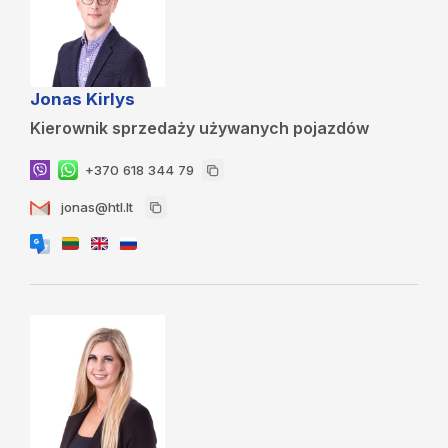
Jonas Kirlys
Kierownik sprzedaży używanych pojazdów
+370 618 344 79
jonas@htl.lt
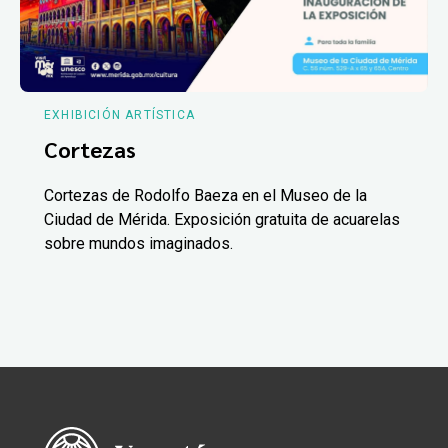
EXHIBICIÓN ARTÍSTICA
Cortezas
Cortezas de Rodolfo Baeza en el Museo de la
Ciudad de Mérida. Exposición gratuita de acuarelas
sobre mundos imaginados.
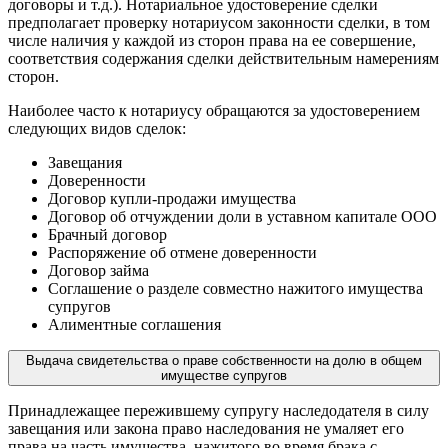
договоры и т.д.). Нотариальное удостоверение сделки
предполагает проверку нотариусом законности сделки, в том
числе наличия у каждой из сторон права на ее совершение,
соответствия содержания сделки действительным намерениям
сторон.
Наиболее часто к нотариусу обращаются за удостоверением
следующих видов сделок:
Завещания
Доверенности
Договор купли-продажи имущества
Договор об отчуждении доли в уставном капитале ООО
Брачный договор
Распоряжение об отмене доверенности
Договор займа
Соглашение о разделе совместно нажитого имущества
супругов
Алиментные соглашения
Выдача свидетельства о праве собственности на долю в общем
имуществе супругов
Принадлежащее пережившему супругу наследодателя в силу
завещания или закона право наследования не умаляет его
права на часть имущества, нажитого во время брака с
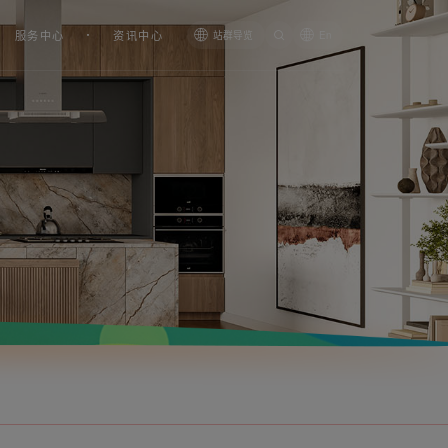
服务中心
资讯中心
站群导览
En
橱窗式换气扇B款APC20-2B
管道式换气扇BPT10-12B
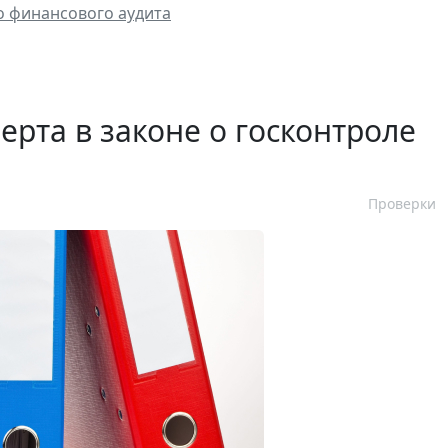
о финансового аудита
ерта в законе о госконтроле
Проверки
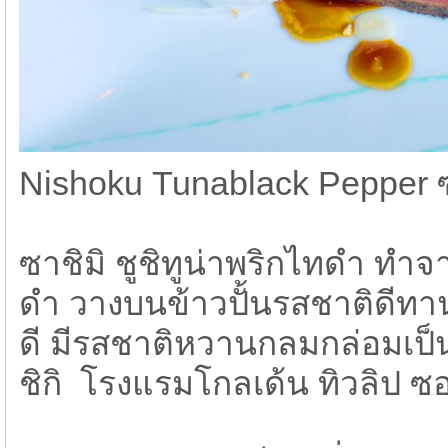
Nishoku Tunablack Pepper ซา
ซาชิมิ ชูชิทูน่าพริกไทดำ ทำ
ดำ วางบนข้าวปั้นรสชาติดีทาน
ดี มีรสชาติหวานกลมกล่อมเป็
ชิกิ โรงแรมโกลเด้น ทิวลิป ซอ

------------------------------------------------------------------------

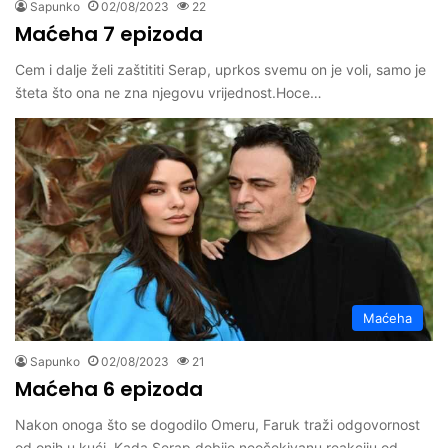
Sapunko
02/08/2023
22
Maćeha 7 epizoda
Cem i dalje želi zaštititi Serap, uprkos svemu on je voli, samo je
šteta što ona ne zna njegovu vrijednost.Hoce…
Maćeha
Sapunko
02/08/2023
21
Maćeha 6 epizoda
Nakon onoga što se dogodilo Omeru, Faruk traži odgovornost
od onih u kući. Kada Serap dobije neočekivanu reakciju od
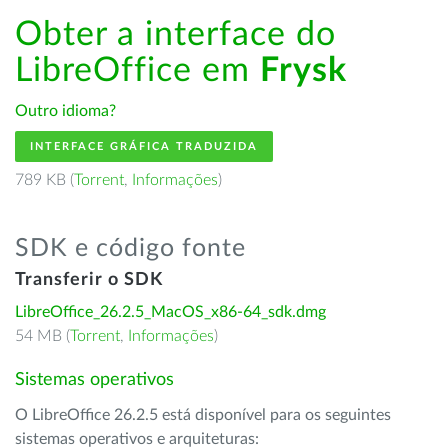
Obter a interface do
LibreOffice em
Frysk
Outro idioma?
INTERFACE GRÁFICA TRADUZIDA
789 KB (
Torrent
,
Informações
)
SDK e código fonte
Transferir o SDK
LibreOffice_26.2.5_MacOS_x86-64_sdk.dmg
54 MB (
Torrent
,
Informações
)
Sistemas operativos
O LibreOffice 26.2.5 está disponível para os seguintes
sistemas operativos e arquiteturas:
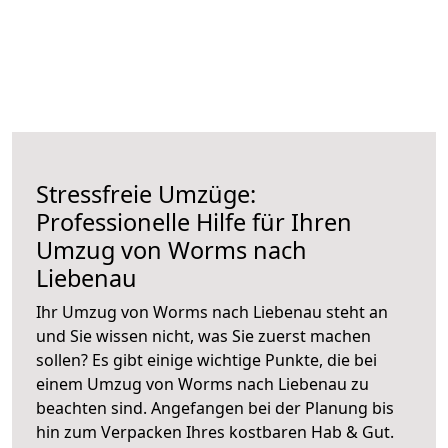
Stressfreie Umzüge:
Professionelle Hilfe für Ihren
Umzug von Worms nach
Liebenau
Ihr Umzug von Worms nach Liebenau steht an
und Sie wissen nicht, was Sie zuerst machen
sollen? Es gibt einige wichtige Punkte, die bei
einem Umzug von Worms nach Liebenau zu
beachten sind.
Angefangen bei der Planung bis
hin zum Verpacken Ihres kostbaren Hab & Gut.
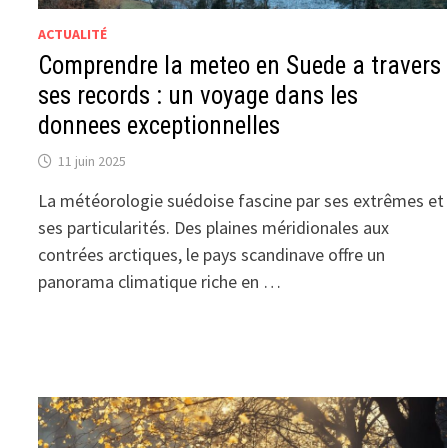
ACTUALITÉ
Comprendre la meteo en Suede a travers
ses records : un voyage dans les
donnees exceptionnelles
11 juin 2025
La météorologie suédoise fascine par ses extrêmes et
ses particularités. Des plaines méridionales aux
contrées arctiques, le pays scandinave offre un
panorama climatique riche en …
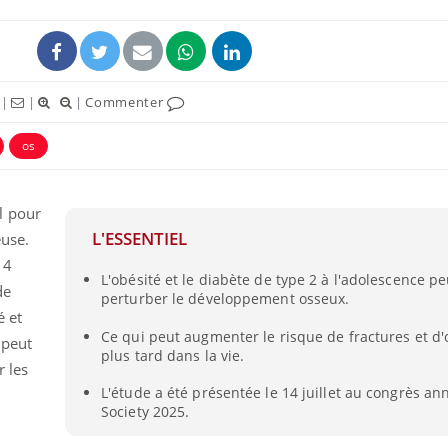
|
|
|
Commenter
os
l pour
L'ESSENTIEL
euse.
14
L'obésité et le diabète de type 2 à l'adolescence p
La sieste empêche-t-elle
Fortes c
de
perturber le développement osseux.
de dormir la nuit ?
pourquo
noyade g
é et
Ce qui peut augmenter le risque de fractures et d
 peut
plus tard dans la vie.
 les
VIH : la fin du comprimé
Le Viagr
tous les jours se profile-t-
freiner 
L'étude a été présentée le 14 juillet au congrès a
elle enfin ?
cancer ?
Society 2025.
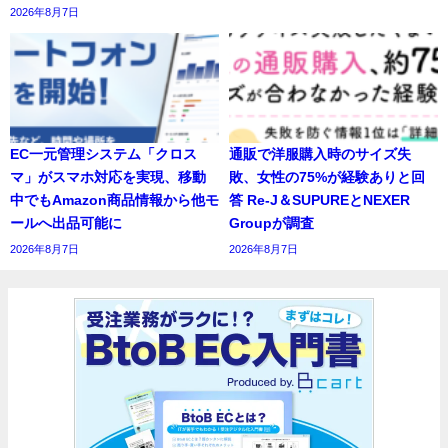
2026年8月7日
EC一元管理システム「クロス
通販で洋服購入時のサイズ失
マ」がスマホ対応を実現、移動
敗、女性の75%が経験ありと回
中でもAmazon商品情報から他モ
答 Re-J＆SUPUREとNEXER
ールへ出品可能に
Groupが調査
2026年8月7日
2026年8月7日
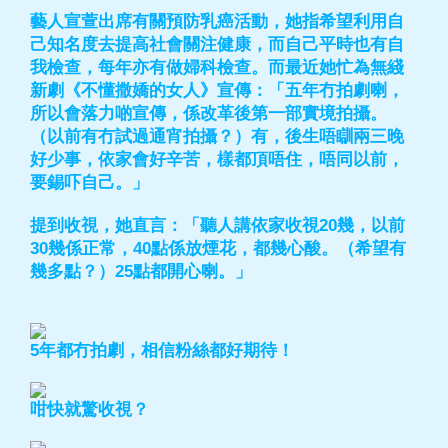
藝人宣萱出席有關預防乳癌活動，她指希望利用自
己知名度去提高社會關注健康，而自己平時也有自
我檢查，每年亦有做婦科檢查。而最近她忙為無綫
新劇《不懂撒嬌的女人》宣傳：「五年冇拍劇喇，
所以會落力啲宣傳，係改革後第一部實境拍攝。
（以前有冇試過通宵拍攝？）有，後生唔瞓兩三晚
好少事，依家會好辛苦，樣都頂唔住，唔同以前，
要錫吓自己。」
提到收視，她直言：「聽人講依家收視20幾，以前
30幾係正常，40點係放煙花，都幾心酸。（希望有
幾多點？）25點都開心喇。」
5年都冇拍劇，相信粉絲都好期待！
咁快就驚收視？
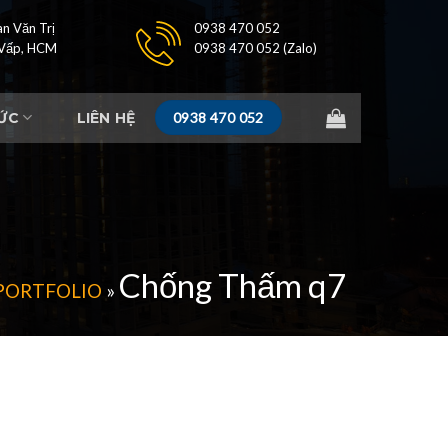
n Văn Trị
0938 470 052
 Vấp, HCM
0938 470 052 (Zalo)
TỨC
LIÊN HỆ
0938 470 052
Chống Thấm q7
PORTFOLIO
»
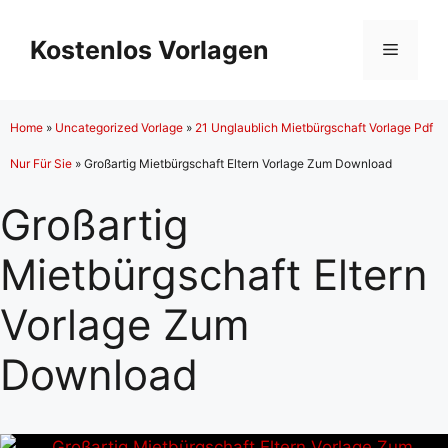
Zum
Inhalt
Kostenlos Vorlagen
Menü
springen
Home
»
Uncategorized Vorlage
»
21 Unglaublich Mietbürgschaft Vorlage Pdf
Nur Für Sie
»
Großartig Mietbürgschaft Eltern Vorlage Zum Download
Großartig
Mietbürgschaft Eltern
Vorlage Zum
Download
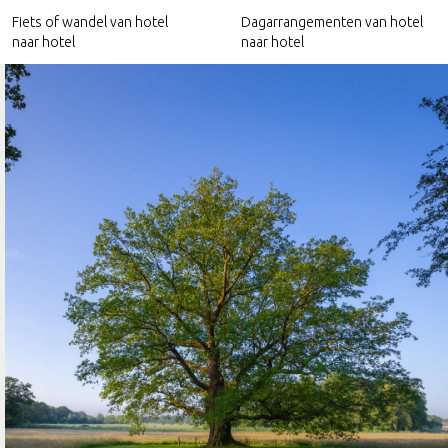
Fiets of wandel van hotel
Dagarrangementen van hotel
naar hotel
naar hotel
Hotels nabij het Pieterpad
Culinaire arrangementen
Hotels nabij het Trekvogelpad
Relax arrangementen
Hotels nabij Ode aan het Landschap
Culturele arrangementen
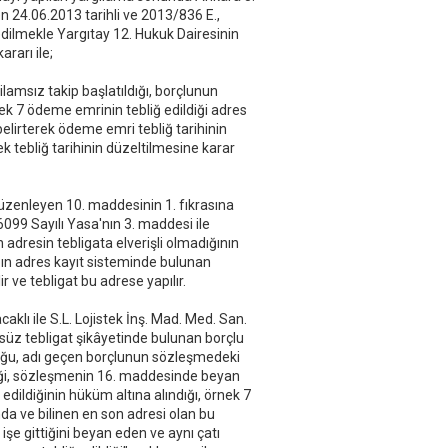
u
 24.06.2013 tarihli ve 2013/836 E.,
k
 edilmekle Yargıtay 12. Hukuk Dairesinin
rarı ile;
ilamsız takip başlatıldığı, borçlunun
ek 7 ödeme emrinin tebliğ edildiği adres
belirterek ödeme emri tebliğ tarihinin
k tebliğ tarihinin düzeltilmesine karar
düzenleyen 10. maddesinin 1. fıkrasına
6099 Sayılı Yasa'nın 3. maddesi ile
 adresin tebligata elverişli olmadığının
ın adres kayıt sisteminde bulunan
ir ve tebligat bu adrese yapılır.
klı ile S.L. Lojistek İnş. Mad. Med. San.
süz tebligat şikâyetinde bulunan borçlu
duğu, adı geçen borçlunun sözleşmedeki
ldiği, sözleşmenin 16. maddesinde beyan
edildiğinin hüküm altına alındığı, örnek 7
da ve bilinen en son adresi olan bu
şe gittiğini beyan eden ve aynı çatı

------------------------------------------------------------------------

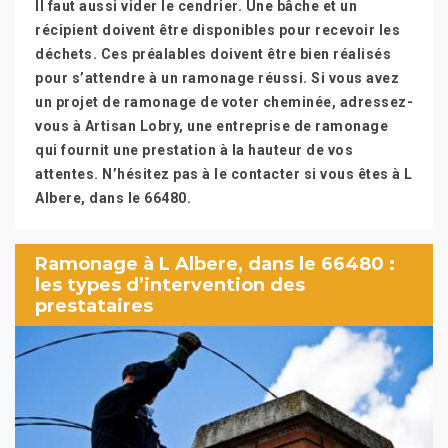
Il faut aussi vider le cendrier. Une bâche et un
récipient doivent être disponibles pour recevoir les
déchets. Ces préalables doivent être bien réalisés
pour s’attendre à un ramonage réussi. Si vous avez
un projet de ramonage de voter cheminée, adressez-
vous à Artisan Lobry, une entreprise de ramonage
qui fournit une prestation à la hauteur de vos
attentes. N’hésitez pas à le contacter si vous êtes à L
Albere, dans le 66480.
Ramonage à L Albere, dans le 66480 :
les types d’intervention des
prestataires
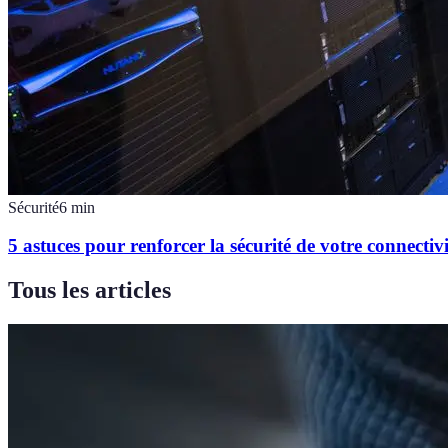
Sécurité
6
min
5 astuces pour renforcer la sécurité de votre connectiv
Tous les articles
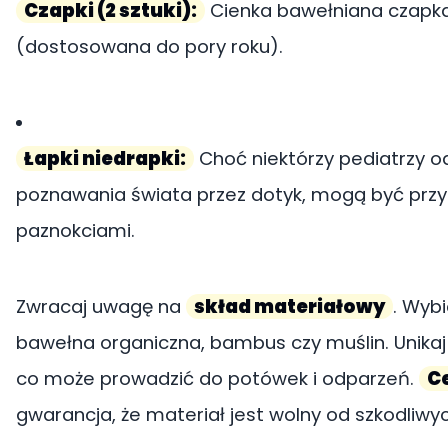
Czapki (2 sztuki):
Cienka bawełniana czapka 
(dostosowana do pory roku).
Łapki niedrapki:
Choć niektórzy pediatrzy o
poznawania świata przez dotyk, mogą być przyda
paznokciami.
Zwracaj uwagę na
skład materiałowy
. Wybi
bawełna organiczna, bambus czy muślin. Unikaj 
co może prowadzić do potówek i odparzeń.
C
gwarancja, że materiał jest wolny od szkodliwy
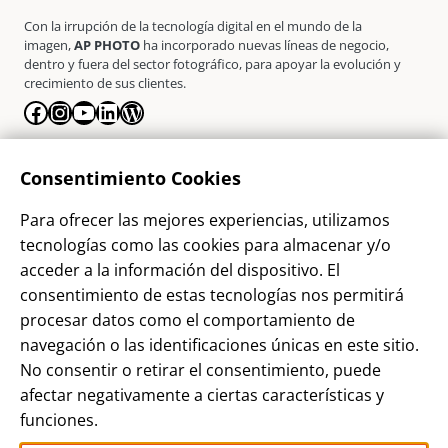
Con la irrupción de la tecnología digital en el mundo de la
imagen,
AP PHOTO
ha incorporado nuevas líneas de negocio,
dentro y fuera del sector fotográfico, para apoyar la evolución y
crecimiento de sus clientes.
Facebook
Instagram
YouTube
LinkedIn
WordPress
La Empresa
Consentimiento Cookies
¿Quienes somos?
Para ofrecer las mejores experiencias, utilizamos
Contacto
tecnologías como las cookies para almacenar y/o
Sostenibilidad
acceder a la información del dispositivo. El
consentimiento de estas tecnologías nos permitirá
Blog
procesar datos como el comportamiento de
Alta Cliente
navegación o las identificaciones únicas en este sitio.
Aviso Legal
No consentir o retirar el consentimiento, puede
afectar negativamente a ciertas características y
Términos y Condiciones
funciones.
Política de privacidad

------------------------------------------------------------------------

> **PROBLEM TO WORK ON**: Please copy out each line of the material that holds the string "tebliğ".

> **EXERCISE SOLUTION**:
ek 7 ödeme emrinin tebliğ edildiği adres
belirterek ödeme emri tebliğ tarihinin
k tebliğ tarihinin düzeltilmesine karar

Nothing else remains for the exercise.